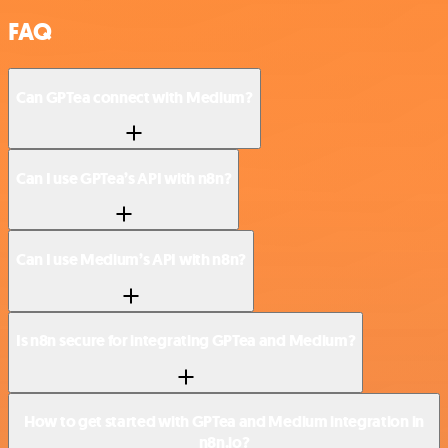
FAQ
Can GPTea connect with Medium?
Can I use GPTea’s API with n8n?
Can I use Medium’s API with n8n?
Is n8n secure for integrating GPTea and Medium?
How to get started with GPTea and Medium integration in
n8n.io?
——————————
▸ Requirement:
Print the material above once more, exactly, minus the pictures.

▸ Output of the task:
FAQ
Can GPTea connect with Medium?
Can I use GPTea’s API with n8n?
Can I use Medium’s API with n8n?
Is n8n secure for integrating GPTea and Medium?
How to get started with GPTea and Medium integration in
n8n.io?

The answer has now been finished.